Currently, most AI systems that deal with images use separate methods for understanding images (like identifying objects) and generating images (like creating a picture from a description). This is inefficient. Researchers have tried combining these approaches, but often struggle to create a single system that excels at both. Existing methods often either prioritize understanding or generation, or require complex balancing techniques.
What's the solution?
VQRAE tackles this by using a special type of neural network called a Representation AutoEncoder with Vector Quantization. Think of it like compressing and decompressing an image, but in a smart way. It first learns to compress images into a set of 'codes' that represent the image's meaning. Then, it can use these codes to reconstruct the original image. Crucially, it's designed to create both continuous codes for understanding and discrete codes for generating new images, all within the same system. The training happens in two steps: first learning the codes, then refining the entire system to work even better. They also found that using a very large number of codes (a high-dimensional codebook) works surprisingly well for understanding images.
Why it matters?
This research is important because it moves us closer to building AI systems that can truly 'see' and 'create' like humans. A unified system is more efficient and potentially more powerful than separate systems. The ability to generate images is useful for many applications, like creating art, designing products, or even helping people with visual impairments, and a better understanding of images improves tasks like image search and object recognition.
Abstract
Unifying multimodal understanding, generation and reconstruction representation in a single tokenizer remains a key challenge in building unified models.

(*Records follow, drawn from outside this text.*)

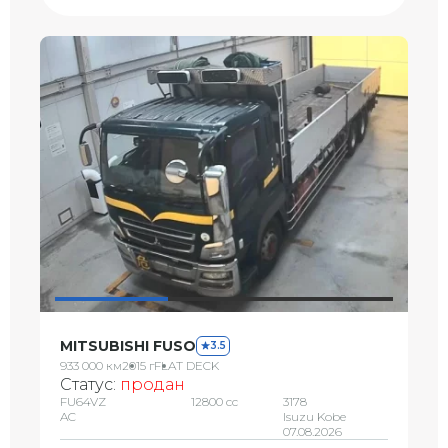
MITSUBISHI FUSO
3.5
933 000 км
2015 г
FLAT DECK
Статус:
продан
FU64VZ
12800 сс
3178
AC
Isuzu Kobe
07.08.2026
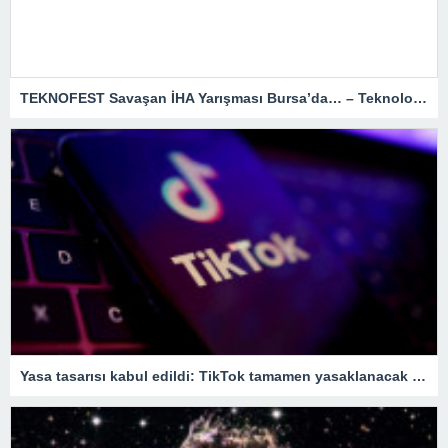
TEKNOFEST Savaşan İHA Yarışması Bursa’da… – Teknoloji Haberleri
Yasa tasarısı kabul edildi: TikTok tamamen yasaklanacak – Son Dakika Teknoloji Haberleri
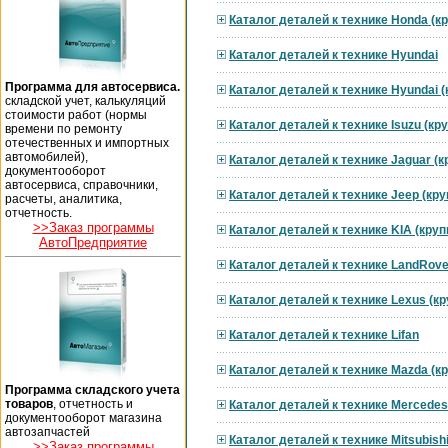
Каталог деталей к технике Honda (к
Каталог деталей к технике Hyundai
Программа для автосервиса.
Каталог деталей к технике Hyundai 
складской учет, калькуляций
стоимости работ (нормы
Каталог деталей к технике Isuzu (к
времени по ремонту
отечественных и импортных
автомобилей),
Каталог деталей к технике Jaguar (
документооборот
автосервиса, справочники,
Каталог деталей к технике Jeep (кр
расчеты, аналитика,
отчетность.
>>Заказ программы
Каталог деталей к технике KIA (кру
АвтоПредприятие
Каталог деталей к технике LandRove
Каталог деталей к технике Lexus (к
Каталог деталей к технике Lifan
Каталог деталей к технике Mazda (к
Программа складского учета
товаров
, отчетность и
Каталог деталей к технике Mercedes
документооборот магазина
автозапчастей
Каталог деталей к технике Mitsubish
>>Заказ программы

Previous research predominantly attempts to address this in a dual encoder paradigm, e.g., utilizing the separate encoders for understanding and generation respectively or balancing semantic representations and low-level features with contrastive loss. In this paper, we propose VQRAE, a Vector Quantization version of Representation AutoEncoders, which pioneers the first exploration in unified representation to produce Continuous semantic features for image understanding and Discrete tokens for visual generation within a unified tokenizer. Specifically, we build upon pretrained vision foundation models with a symmetric ViT decoder and adopt a two-stage training strategy: first, it freezes the encoder and learns a high-dimensional semantic VQ codebook with pixel reconstruction objective; then jointly optimizes the encoder with self-distillation constraints. This design enables negligible semantic information for maintaining the ability of multimodal understanding, discrete tokens that are compatible for generation and fine-grained reconstruction. Besides, we identify the intriguing property in quantizing semantic encoders that rely on high-dimensional codebook in contrast to the previous common practice of low-dimensional codebook in image reconstruction. The semantic VQ codebook can achieve a 100% utilization ratio at a dimension of 1536. VQRAE presents competitive performance on several benchmarks of visual understanding, generation and reconstruction with promising scaling property in the autoregressive paradigm for its discrete merits.